No, I think our plan is to the enrollments over the last 2, 3 quarters have been relatively flat in that area. And again, we spent Mike, we spent approximately $1,300,000 per quarter in that nursing online core business. And we've averaged in the last three quarters about 9.60 enrollments a quarter, which backs into a very strong cost of enrollment of about $13.50 So from our point of view, we don't see any reason why we can't increase spending again in the coming months. We're expecting similar KPI results. There's no question that the market share is available for us to continue to take and we plan to do so.

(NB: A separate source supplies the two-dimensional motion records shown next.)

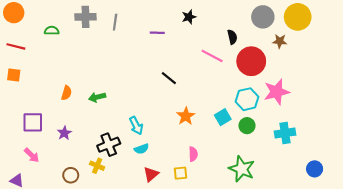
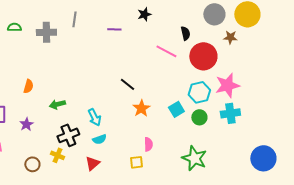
gray cross: (86, 17) -> (46, 32), moved
black line: (169, 78) -> (127, 84), moved
green arrow: (97, 97) -> (57, 104), moved
cyan cross: (285, 133) -> (230, 113), moved
blue circle: (315, 169) -> (263, 158), size x1.6
red triangle: (151, 174) -> (92, 163), moved

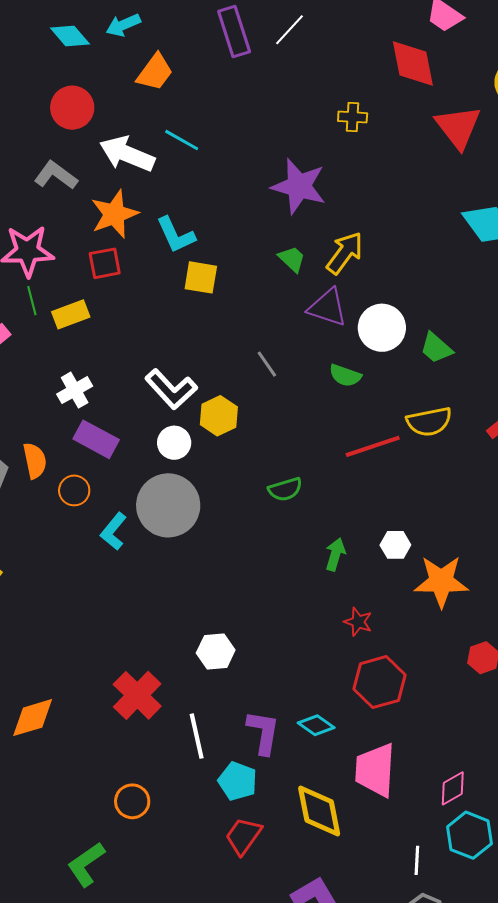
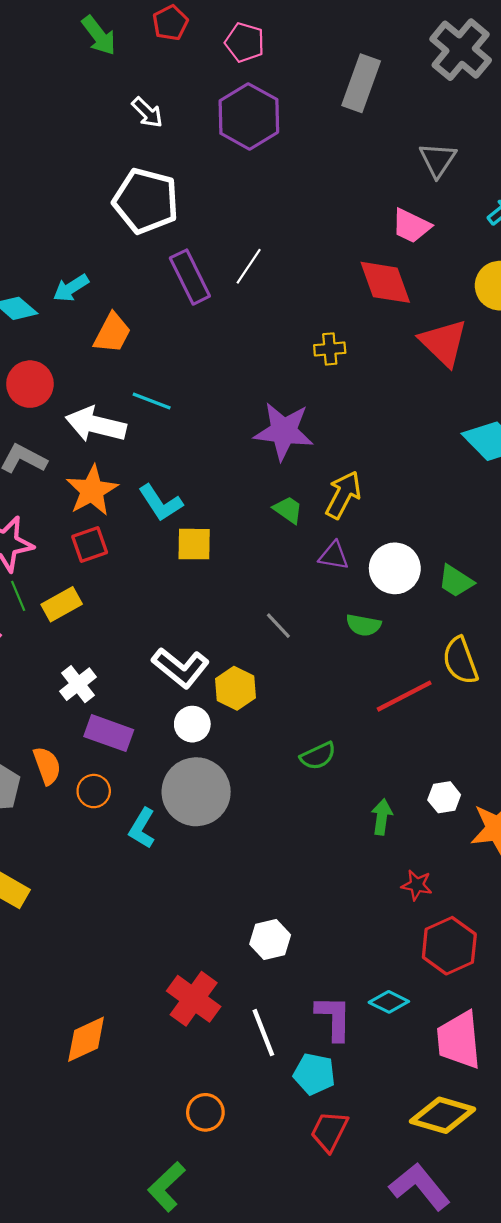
purple triangle: (328, 308) -> (334, 556), size x0.7
yellow semicircle: (429, 422) -> (460, 661), turned 90
yellow diamond: (319, 811) -> (443, 1115), moved, turned -54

We've been straddling a little bit of a scenario where we haven't had a tremendous amount of capital and we wanted to make sure that we started to move down the path of getting to adjusted back to adjusted EBITDA positive results. And so that's why we focus our incremental spending in the last 2, 3 quarters into those high LTV businesses, to accelerate that process.
Okay, great. Thanks a lot. Appreciate it.
Thank you. I show no further questions in the queue at this time. I'd like to turn the call over to Micah Mathews, Chairman and CEO of Aspen Group, for closing remarks. Please go ahead.
Great. Thanks, everyone, for your questions. I want to thank everyone for joining us this afternoon, and the team here looks forward to talking with you again soon. Good afternoon.
Thank you, ladies and gentlemen, for attending today's conference. This concludes the program. You may all disconnect. Good day.